Monocrystalline silicon (mono-Si) wafers will represent 75% of the market in 2020 and this share will grow in the coming years, the report said.
By 2030, multi-crystalline silicon (mc-Si) wafers will represent only 5% of the market, it said.
Wafer sizes will continue to rise and efficiencies of PERC p-type mono-Si modules are forecast to rise from 203 W/m² in 2020 to 225 W/m² in 2030, the report said. N-type cell concepts could be 5 W/m² higher, it said.
Heterojunction technology (HJT) modules will achieve area efficiencies of 210 W/m² in 2020 and will outperform other c-Si module types to reach close to 240 W/m² within 10 years, it said.
Trina Solar's new large module certified at 516 W
Trina Solar's new 500 W module has been certified by German independent testing group TUV Rheinland at a power output of 516 W and 600 W models are on the horizon, the Chinese group announced April 24.
Trina started commercial production of its new "Vertex" large module on March 18 and shipped its first order on March 27, the company said.
“With the development and improvement of the industry chain, especially the improvement in glass supply capacity, adding another column of cells to the existing five-column layout design can increase the Vertex module’s power output to more than 600W," Yin Rongfang, Vice General Manager and EVP at Trina Solar said in a statement.
Rising PERC+ cell conversion efficiency combined with optimized module design and installation will drive further increases in power output, Rongfang said.
"This provides the direction and path for the iterative development of PV modules, which will further drive the continuous decrease in the balance of system (BoS) and levelized cost of energy (LCOE) of PV systems,” he said.
Global inverter shipments rise 18% in 2019
Global PV inverter shipments grew by 18% in 2019 as US developers safe-harbored inverters to meet tax credit deadlines and replacement activity climbed, Wood Mackenzie said in a new report.
The top five inverter vendors-- Huawei, Sungrow, SMA, Power Electronics and Fimer-- retained around 56% of the global inverter market, Wood Mackenzie said. The top 10 suppliers retained a market share of around 76%, it said.
Global inverter shipments in 2019
(Click image to enlarge)
Source: Wood Mackenzie
The COVID-19 outbreak has severely disrupted solar supply chains and delayed new projects. Analysis group IHS Markit now predicts annual global PV installations will fall 16% this year to 105 GW, the research group said March 31.
Amid COVID-19 lockdowns, inverter suppliers have been working hard to maximize output.
SMA's inverter orders were strong before the crisis and is maintaining full output capacity, Ulrich Hadding, CFO of SMA, told New Energy Update last month.
The company still expects to sell 14 to 15 GW of inverters this year, compared with 11.4 GW in 2019, Hadding said.

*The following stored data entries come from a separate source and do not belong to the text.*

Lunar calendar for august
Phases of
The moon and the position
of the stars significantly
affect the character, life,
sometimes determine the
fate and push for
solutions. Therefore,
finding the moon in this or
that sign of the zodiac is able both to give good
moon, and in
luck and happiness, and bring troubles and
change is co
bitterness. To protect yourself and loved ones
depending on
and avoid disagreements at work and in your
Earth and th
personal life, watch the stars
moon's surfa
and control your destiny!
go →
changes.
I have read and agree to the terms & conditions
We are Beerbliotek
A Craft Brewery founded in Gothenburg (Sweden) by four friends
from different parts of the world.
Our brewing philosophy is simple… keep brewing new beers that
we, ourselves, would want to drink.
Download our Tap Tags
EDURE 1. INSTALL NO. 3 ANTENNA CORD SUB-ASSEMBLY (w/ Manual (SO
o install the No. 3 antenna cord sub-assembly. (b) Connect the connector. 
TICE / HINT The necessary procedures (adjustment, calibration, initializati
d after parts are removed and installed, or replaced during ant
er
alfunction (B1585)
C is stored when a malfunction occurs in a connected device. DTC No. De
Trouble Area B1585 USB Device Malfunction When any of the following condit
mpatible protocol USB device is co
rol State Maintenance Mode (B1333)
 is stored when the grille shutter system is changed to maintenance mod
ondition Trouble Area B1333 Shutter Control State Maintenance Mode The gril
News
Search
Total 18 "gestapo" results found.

The pandemic will "certainly have an impact on demand over the next three to four months, after which we expect a strong recovery," Hadding said.

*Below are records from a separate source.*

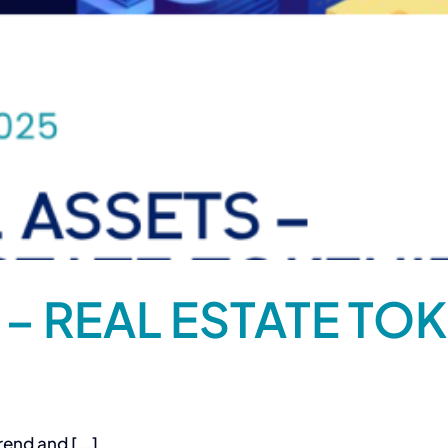
 – REAL ESTATE TOK
end and [...]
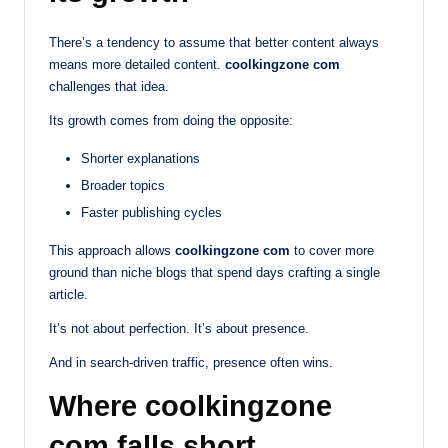
There’s a tendency to assume that better content always
means more detailed content.
coolkingzone com
challenges that idea.
Its growth comes from doing the opposite:
Shorter explanations
Broader topics
Faster publishing cycles
This approach allows
coolkingzone com
to cover more
ground than niche blogs that spend days crafting a single
article.
It’s not about perfection. It’s about presence.
And in search-driven traffic, presence often wins.
Where coolkingzone
com falls short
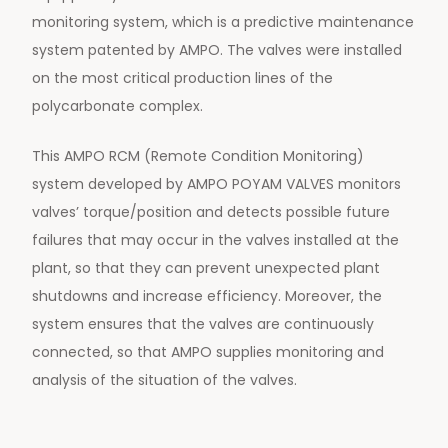
monitoring system, which is a predictive maintenance
system patented by AMPO. The valves were installed
on the most critical production lines of the
polycarbonate complex.
This AMPO RCM (Remote Condition Monitoring)
system developed by AMPO POYAM VALVES monitors
valves’ torque/position and detects possible future
failures that may occur in the valves installed at the
plant, so that they can prevent unexpected plant
shutdowns and increase efficiency. Moreover, the
system ensures that the valves are continuously
connected, so that AMPO supplies monitoring and
analysis of the situation of the valves.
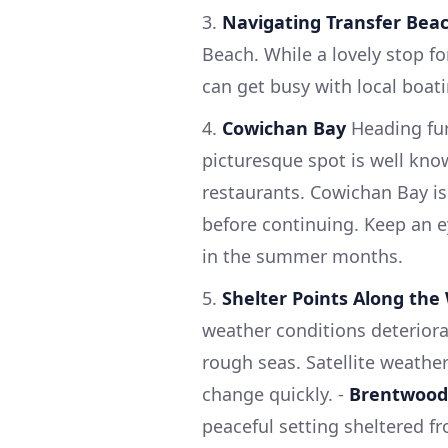
3.
Navigating Transfer Bea
Beach. While a lovely stop fo
can get busy with local boatin
4.
Cowichan Bay
Heading fur
picturesque spot is well kno
restaurants. Cowichan Bay is
before continuing. Keep an e
in the summer months.
5.
Shelter Points Along the
weather conditions deteriora
rough seas. Satellite weath
change quickly. -
Brentwood
peaceful setting sheltered f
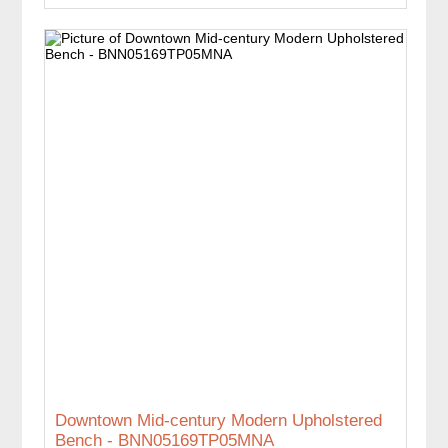
Downtown Mid-century Modern Upholstered
Bench - BNN05169TP05MNA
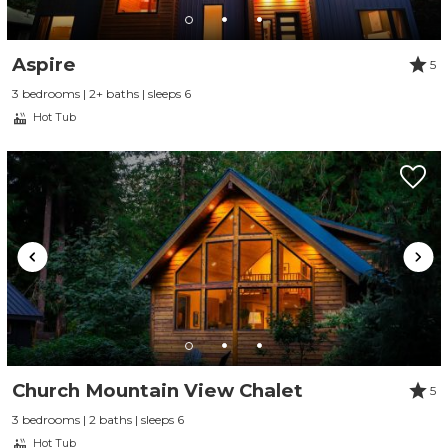
Aspire
5
3 bedrooms | 2+ baths | sleeps 6
Hot Tub
Send Your Stay
Send yourself an email with your booking
Church Mountain View Chalet
5
details, so you can finish planning your
3 bedrooms | 2 baths | sleeps 6
vacation when you're ready.
Hot Tub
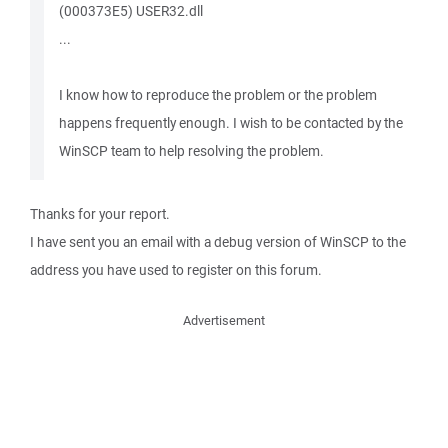
(000373E5) USER32.dll
...
I know how to reproduce the problem or the problem
happens frequently enough. I wish to be contacted by the
WinSCP team to help resolving the problem.
Thanks for your report.
I have sent you an email with a debug version of WinSCP to the
address you have used to register on this forum.
Advertisement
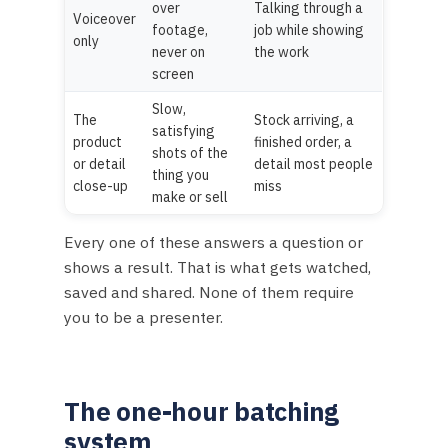
over
Talking through a
Voiceover
footage,
job while showing
only
never on
the work
screen
Slow,
The
Stock arriving, a
satisfying
product
finished order, a
shots of the
or detail
detail most people
thing you
close-up
miss
make or sell
Every one of these answers a question or
shows a result. That is what gets watched,
saved and shared. None of them require
you to be a presenter.
The one-hour batching
system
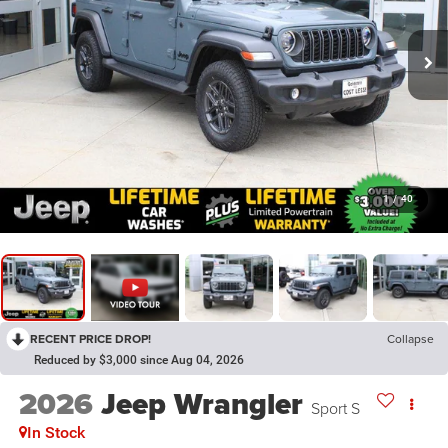
1
/
40
RECENT PRICE DROP!
Collapse
Reduced by $3,000 since Aug 04, 2026
2026
Jeep Wrangler
Sport S
In Stock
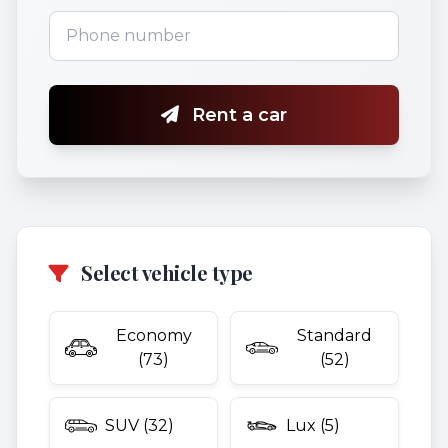
Rent a car
Select vehicle type
Economy
Standard
(73)
(52)
SUV (32)
Lux (5)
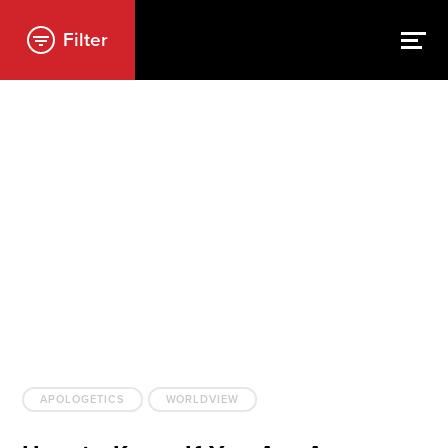
Filter
APOLOGETICS
WORLDVIEW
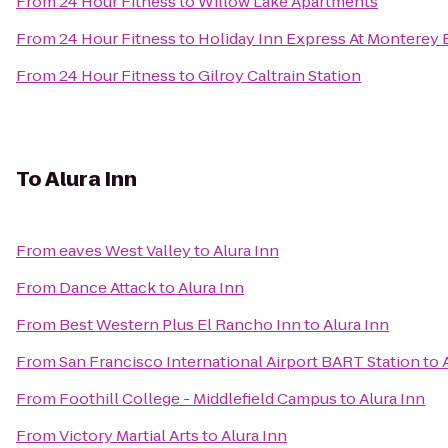
From
24 Hour Fitness
to
Willow Lake Apartments
From
24 Hour Fitness
to
Holiday Inn Express At Monterey 
From
24 Hour Fitness
to
Gilroy Caltrain Station
To
Alura Inn
From
eaves West Valley
to
Alura Inn
From
Dance Attack
to
Alura Inn
From
Best Western Plus El Rancho Inn
to
Alura Inn
From
San Francisco International Airport BART Station
to
From
Foothill College - Middlefield Campus
to
Alura Inn
From
Victory Martial Arts
to
Alura Inn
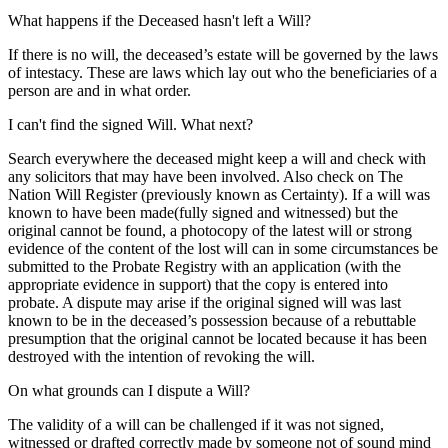
What happens if the Deceased hasn't left a Will?
If there is no will, the deceased’s estate will be governed by the laws
of intestacy. These are laws which lay out who the beneficiaries of a
person are and in what order.
I can't find the signed Will. What next?
Search everywhere the deceased might keep a will and check with
any solicitors that may have been involved. Also check on The
Nation Will Register (previously known as Certainty). If a will was
known to have been made(fully signed and witnessed) but the
original cannot be found, a photocopy of the latest will or strong
evidence of the content of the lost will can in some circumstances be
submitted to the Probate Registry with an application (with the
appropriate evidence in support) that the copy is entered into
probate. A dispute may arise if the original signed will was last
known to be in the deceased’s possession because of a rebuttable
presumption that the original cannot be located because it has been
destroyed with the intention of revoking the will.
On what grounds can I dispute a Will?
The validity of a will can be challenged if it was not signed,
witnessed or drafted correctly made by someone not of sound mind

Power Electronics, the largest supplier of inverters to US utility-scale projects, is also maintaining its 2020 US outlook, at 12 GW, a similar level to 2019 when early safe-harbor orders to meet tax credit deadlines boosted order numbers.

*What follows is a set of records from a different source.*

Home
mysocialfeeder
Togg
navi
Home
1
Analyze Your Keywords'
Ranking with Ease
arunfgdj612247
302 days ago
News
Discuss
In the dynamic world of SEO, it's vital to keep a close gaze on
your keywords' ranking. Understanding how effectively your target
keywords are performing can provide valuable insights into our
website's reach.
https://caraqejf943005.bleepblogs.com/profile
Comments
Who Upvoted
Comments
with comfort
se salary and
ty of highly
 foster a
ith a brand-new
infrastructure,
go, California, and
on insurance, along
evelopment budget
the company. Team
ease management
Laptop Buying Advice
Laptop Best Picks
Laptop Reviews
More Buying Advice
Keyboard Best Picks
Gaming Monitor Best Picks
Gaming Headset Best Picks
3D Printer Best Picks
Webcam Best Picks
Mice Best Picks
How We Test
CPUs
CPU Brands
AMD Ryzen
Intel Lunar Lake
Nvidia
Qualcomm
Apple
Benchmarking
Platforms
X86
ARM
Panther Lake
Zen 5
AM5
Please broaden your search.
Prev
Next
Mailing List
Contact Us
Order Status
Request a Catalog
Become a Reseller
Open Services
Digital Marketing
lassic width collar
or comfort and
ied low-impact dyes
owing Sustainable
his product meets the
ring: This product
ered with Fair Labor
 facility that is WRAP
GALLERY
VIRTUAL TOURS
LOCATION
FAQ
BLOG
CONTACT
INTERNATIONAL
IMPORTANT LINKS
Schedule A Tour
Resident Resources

Reduced transport and supply chain options are increasing inverter costs and this will lead to slower falls in prices than seen in previous years, suppliers warn.
"As PV inverter prices are already at low levels, IHS Markit forecasts price declines of 10% year on year...in some years historically, price reductions have exceeded 20%," Cormac Gilligan, an associate director at IHS Markit, said.
"The planned decline of our sales prices might soften a bit, for specific products in certain countries we might even see price increases," Hadding said.